Prionen zijn bestand tegen allerlei fysische en chemische veranderingen. Er worden echter verschillende technieken gebruikt om besmetting van patiënten met besmette chirurgische instrumenten te voorkomen..

Een van de meest gebruikte technieken is om de apparatuur gedurende één uur in een autoclaaf bij 132 ° C te steriliseren en vervolgens de instrumenten gedurende minstens één uur in natriumhydroxide onder te dompelen..

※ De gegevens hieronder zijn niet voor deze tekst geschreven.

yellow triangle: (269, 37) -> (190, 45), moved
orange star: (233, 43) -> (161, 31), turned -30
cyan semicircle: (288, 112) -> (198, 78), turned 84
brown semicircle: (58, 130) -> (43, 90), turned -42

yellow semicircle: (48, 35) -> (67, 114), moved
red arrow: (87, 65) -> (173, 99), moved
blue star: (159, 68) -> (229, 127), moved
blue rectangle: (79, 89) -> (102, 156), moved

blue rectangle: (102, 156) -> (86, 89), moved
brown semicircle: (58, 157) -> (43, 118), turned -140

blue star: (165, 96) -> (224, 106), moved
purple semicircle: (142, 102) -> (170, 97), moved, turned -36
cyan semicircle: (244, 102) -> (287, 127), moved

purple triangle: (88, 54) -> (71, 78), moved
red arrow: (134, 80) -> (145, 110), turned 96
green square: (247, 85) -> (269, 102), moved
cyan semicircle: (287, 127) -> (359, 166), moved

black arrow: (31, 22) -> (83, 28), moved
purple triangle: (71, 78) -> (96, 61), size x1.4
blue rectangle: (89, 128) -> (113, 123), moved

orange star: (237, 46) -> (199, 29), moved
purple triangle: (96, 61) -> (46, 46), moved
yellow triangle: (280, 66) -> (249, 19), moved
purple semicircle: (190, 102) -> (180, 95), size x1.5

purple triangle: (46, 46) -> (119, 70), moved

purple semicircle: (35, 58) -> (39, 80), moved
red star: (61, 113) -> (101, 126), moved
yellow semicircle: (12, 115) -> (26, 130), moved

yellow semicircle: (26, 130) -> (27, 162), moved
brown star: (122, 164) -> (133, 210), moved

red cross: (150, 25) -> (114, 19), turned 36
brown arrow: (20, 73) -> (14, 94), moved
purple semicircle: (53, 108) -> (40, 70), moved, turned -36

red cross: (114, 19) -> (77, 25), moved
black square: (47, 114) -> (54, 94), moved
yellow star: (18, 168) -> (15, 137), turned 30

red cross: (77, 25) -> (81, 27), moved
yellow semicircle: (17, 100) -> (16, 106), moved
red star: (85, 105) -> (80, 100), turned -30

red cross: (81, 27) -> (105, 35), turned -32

Aan de andere kant heeft de wereldgezondheidsorganisatie (WHO) maatregelen ontwikkeld om de verspreiding van prionziekten te voorkomen. Deze organisatie stelt normen vast voor het hanteren van verboden of potentieel risicovolle weefsels zoals: ogen, hersenen, darmen, amandelen en ruggenmerg.

Referenties

  1. Prion, besmettelijke agent. Opgehaald van britannica.com.
  2. Wat is een prion? Opgehaald van Scientificamerican.com.
  3. P.C. Kalikiri, R.G. Sachan. 2003. Prionen - Eiwitachtige infectieuze deeltjes. Tijdschrift, Indian Academy of Clinical Medicine.
  4. Prion. Opgehaald van en.wikipedia.org
  5. K.M. Pan, M. Baldwin, J. Nguyen, M. Gasset, A. Serban, D. Groth, I. Mehlhorn, Z. Huang, R.J. Fletterick, F.E. Cohen (1993). Omzetting van alfa-helices in bètavellen speelt een rol bij de vorming van de scrapie-prioneiwitten. Proceedings of the National Academy of Sciences van de Verenigde Staten van Amerika.
  6. M.-A. Wulf, A. Senatore en A. Aguzzic (2017). De biologische functie van het cellulaire prioneiwit: een update. BCM Biology.
  7. DC Zhang, A.D. Steele, S. Lindquist, H.F. Lodish (2006). Prioneiwit wordt tot expressie gebracht op langdurige herbevolking van hematopoëtische stamcellen en is belangrijk voor hun zelfvernieuwing. Proceedings of the National Academy of Sciences van de Verenigde Staten van Amerika.
  8. Overzicht van prionziekten (overdraagbare spongiforme encefalopathieën) Teruggeplaatst van msdmanuals.com.
  9. E. Arranz-Martínez, G. Trillo-Sánchez-Redondo, A. Ruiz-García, S. Ares-Blanco (2010). Prionpathieën: prionencefalopathieën. Familie medicijn. SEMERGEN.

Niemand heeft nog op dit artikel gereageerd.